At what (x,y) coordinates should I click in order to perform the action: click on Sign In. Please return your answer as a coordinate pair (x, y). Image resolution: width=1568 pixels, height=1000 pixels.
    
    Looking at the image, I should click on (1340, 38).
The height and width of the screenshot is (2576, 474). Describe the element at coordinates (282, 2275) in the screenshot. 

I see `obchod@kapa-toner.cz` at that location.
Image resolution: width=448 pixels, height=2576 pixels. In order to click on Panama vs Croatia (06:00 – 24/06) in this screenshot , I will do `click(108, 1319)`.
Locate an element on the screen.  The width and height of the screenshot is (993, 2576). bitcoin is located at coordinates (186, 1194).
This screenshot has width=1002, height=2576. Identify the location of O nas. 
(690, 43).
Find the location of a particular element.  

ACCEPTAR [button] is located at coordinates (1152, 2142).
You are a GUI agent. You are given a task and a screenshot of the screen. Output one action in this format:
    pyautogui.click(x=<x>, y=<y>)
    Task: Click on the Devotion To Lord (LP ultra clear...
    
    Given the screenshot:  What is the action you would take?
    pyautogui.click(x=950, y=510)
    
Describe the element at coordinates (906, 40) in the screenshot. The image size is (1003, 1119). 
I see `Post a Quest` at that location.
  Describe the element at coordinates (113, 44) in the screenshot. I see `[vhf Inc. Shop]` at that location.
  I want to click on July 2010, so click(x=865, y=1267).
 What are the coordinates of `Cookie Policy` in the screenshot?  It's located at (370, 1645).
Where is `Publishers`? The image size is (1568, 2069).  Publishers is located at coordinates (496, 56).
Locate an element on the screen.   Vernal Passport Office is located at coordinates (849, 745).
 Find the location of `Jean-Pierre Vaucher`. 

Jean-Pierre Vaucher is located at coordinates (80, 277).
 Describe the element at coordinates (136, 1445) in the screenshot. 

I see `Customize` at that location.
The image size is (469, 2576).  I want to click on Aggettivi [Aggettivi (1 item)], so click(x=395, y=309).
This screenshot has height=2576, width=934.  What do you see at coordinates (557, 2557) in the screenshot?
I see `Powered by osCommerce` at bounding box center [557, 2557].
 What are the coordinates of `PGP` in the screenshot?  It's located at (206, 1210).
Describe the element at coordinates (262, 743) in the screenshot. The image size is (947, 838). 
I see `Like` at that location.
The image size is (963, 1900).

========

Give exactly, and nothing besides, the lines from the one in which "Describe the element at coordinates (262, 743)" occurs through the end of the records.

Describe the element at coordinates (262, 743) in the screenshot. The image size is (947, 838). 
I see `Like` at that location.
The image size is (963, 1900).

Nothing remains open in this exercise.